** Information shown follows **

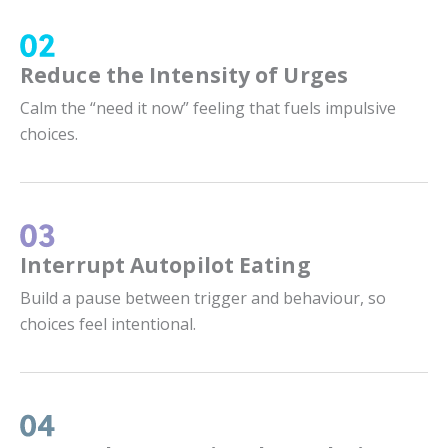
Reduce the Intensity of Urges
Calm the “need it now” feeling that fuels impulsive
choices.
Interrupt Autopilot Eating
Build a pause between trigger and behaviour, so
choices feel intentional.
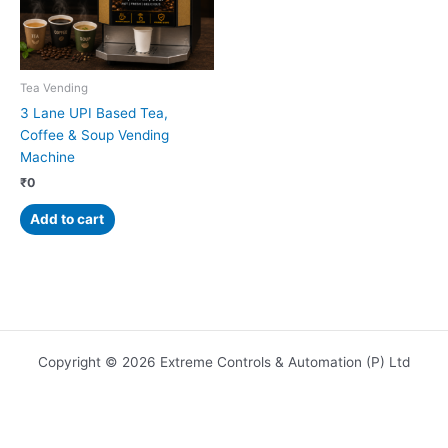
Tea Vending
3 Lane UPI Based Tea,
Coffee & Soup Vending
Machine
₹
0
Add to cart
Copyright © 2026 Extreme Controls & Automation (P) Ltd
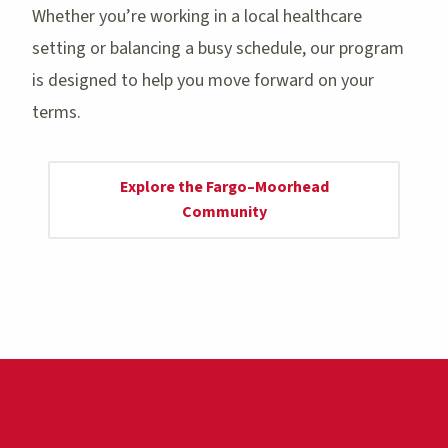
Whether you’re working in a local healthcare
setting or balancing a busy schedule, our program
is designed to help you move forward on your
terms.
Explore the Fargo–Moorhead
Community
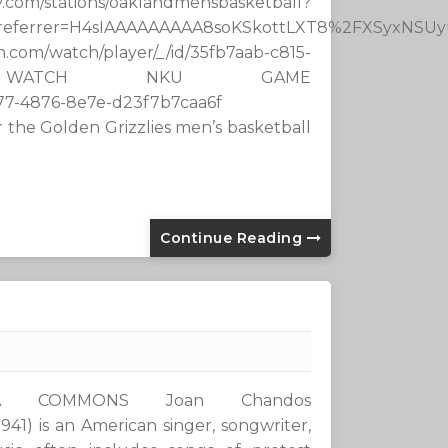
tions/oaklandmensbasketball?
h_referrer=H4sIAAAAAAAAA8soKSkottLXT8%2FXSyxN
/watch/player/_/id/35fb7aab-c815-
a WATCH NKU GAME
c159-8d77-4876-8e7e-d23f7b7caa6f
 the Golden Grizzlies men’s basketball
Continue Reading
IA COMMONS Joan Chandos
1941) is an American singer, songwriter,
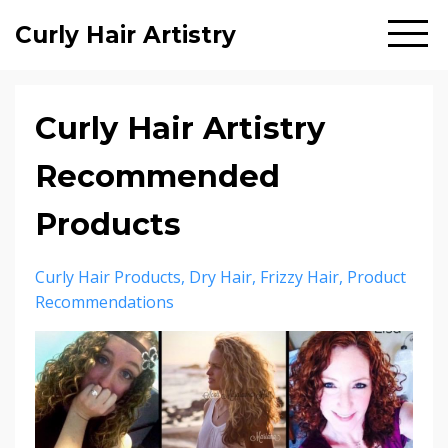
Curly Hair Artistry
Curly Hair Artistry
Recommended
Products
Curly Hair Products
Dry Hair
Frizzy Hair
Product
Recommendations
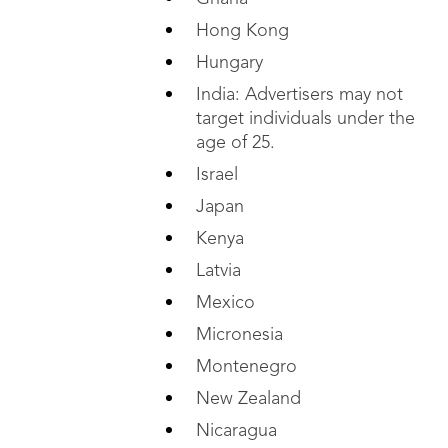
Hong Kong
Hungary
India: Advertisers may not
target individuals under the
age of 25.
Israel
Japan
Kenya
Latvia
Mexico
Micronesia
Montenegro
New Zealand
Nicaragua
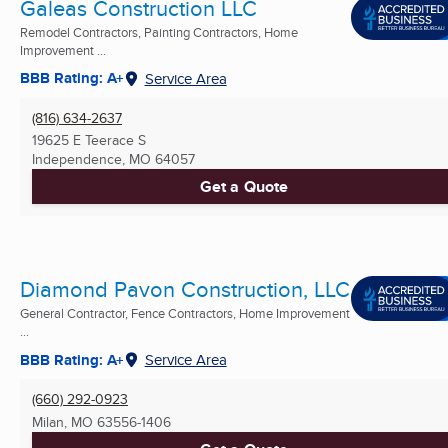
Galeas Construction LLC
Remodel Contractors, Painting Contractors, Home
Improvement ...
BBB Rating: A+
Service Area
(816) 634-2637
19625 E Teerace S
Independence, MO
64057
Get a Quote
Diamond Pavon Construction, LLC
General Contractor, Fence Contractors, Home Improvement
...
BBB Rating: A+
Service Area
(660) 292-0923
Milan, MO
63556-1406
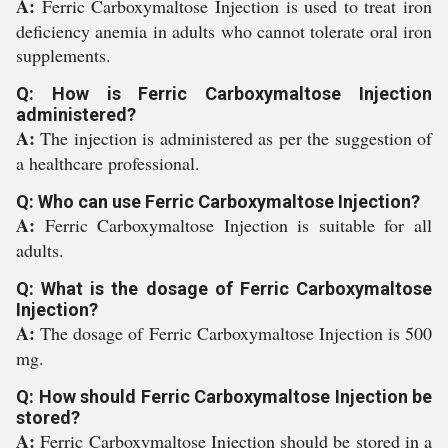
A:
Ferric Carboxymaltose Injection is used to treat iron
deficiency anemia in adults who cannot tolerate oral iron
supplements.
Q: How is Ferric Carboxymaltose Injection
administered?
A:
The injection is administered as per the suggestion of
a healthcare professional.
Q: Who can use Ferric Carboxymaltose Injection?
A:
Ferric Carboxymaltose Injection is suitable for all
adults.
Q: What is the dosage of Ferric Carboxymaltose
Injection?
A:
The dosage of Ferric Carboxymaltose Injection is 500
mg.
Q: How should Ferric Carboxymaltose Injection be
stored?
A:
Ferric Carboxymaltose Injection should be stored in a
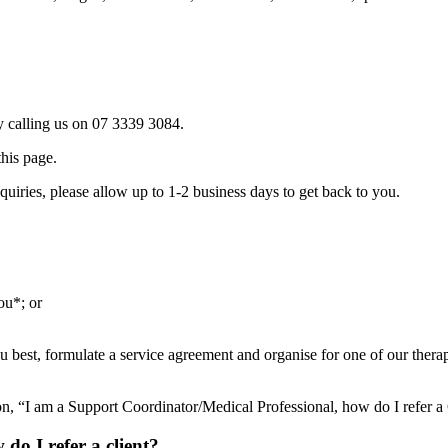
 calling us on 07 3339 3084.
this page.
uiries, please allow up to 1-2 business days to get back to you.
ou*; or
 best, formulate a service agreement and organise for one of our therapis
on, “I am a Support Coordinator/Medical Professional, how do I refer a 
do I refer a client?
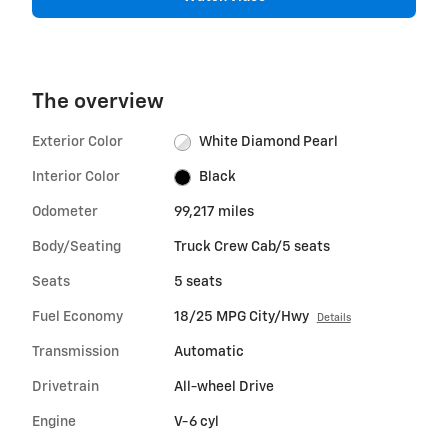
The overview
Exterior Color
White Diamond Pearl
Interior Color
Black
Odometer
99,217 miles
Body/Seating
Truck Crew Cab/5 seats
Seats
5 seats
Fuel Economy
18/25 MPG City/Hwy
Details
Transmission
Automatic
Drivetrain
All-wheel Drive
Engine
V-6 cyl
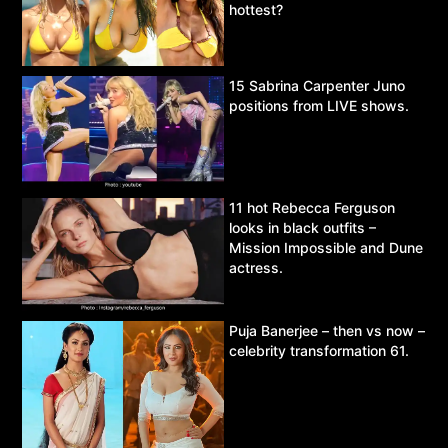
hottest?
15 Sabrina Carpenter Juno
positions from LIVE shows.
11 hot Rebecca Ferguson
looks in black outfits –
Mission Impossible and Dune
actress.
Puja Banerjee – then vs now –
celebrity transformation 61.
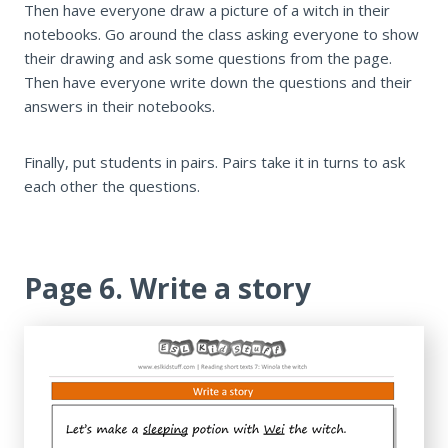
Then have everyone draw a picture of a witch in their
notebooks. Go around the class asking everyone to show
their drawing and ask some questions from the page.
Then have everyone write down the questions and their
answers in their notebooks.
Finally, put students in pairs. Pairs take it in turns to ask
each other the questions.
Page 6. Write a story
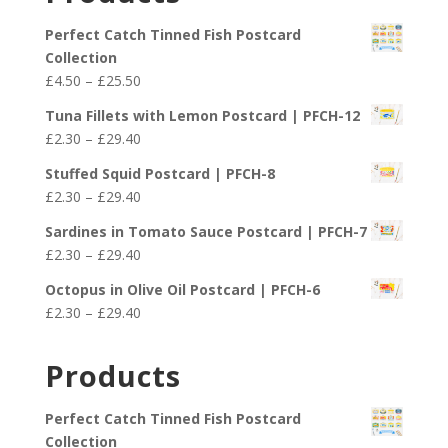
Perfect Catch Tinned Fish Postcard
Collection
Price
£
4.50
–
£
25.50
range:
Tuna Fillets with Lemon Postcard | PFCH-12
£4.50
Price
£
2.30
–
£
29.40
through
range:
£25.50
Stuffed Squid Postcard | PFCH-8
£2.30
Price
£
2.30
–
£
29.40
through
range:
£29.40
Sardines in Tomato Sauce Postcard | PFCH-7
£2.30
Price
£
2.30
–
£
29.40
through
range:
£29.40
Octopus in Olive Oil Postcard | PFCH-6
£2.30
Price
£
2.30
–
£
29.40
through
range:
£29.40
£2.30
Products
through
£29.40
Perfect Catch Tinned Fish Postcard
Collection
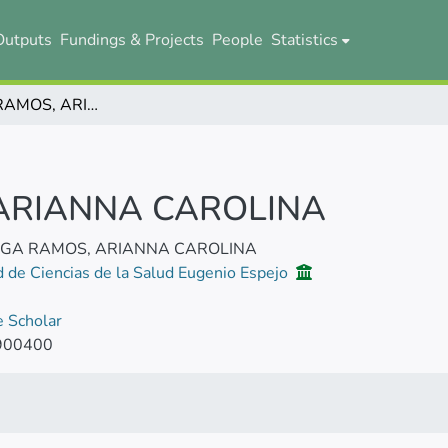
Outputs
Fundings & Projects
People
Statistics
MAYORGA RAMOS, ARIANNA CAROLINA
ARIANNA CAROLINA
GA RAMOS, ARIANNA CAROLINA
d de Ciencias de la Salud Eugenio Espejo
 Scholar
900400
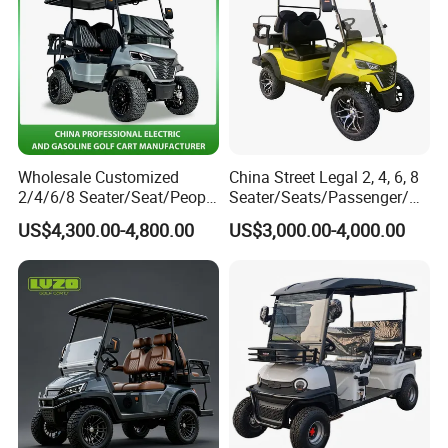
Wholesale Customized
China Street Legal 2, 4, 6, 8
2/4/6/8 Seater/Seat/People
Seater/Seats/Passenger/Pe
Sightseening Hunting
rson/People Lead
US$4,300.00-4,800.00
US$3,000.00-4,000.00
Offroad 48V 72V Utility
Acid/Lihium Battery Electric
Legal Street Lithium
Lifted Sightseeing off Road
Battery/Gasoline/Electric
Golf Car Golf Buggy Golf
Golf Car for Club
Cart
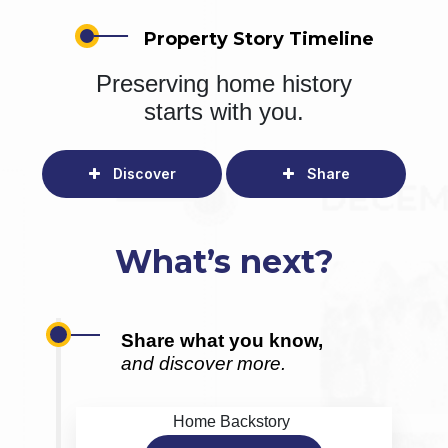
Property Story Timeline
Preserving home history
starts with you.
Discover
Share
What’s next?
Share what you know,
and discover more.
Home Backstory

** End of Information shown **

• What to produce
Write out exactly and only the lines that run from the start of the data above through the line containing "Galeas Construction LLC", leaving the pictures out.

• Exercise output
Reduce the Intensity of Urges
Calm the “need it now” feeling that fuels impulsive
choices.
Interrupt Autopilot Eating
Build a pause between trigger and behaviour, so
choices feel intentional.
Tea Vending
3 Lane UPI Based Tea,
Coffee & Soup Vending
Machine
₹
0
Add to cart
Copyright © 2026 Extreme Controls & Automation (P) Ltd
Whether you’re working in a local healthcare
setting or balancing a busy schedule, our program
is designed to help you move forward on your
terms.
Explore the Fargo–Moorhead
Community
tions/oaklandmensbasketball?
h_referrer=H4sIAAAAAAAAA8soKSkottLXT8%2FXSyxN
/watch/player/_/id/35fb7aab-c815-
a WATCH NKU GAME
c159-8d77-4876-8e7e-d23f7b7caa6f
 the Golden Grizzlies men’s basketball
Continue Reading
IA COMMONS Joan Chandos
1941) is an American singer, songwriter,
Curly Hair Artistry
Curly Hair Artistry
Recommended
Products
Curly Hair Products
Dry Hair
Frizzy Hair
Product
Recommendations
Hong Kong
Hungary
India: Advertisers may not
target individuals under the
age of 25.
Israel
Japan
Kenya
Latvia
Mexico
Micronesia
Montenegro
New Zealand
Nicaragua
Galeas Construction LLC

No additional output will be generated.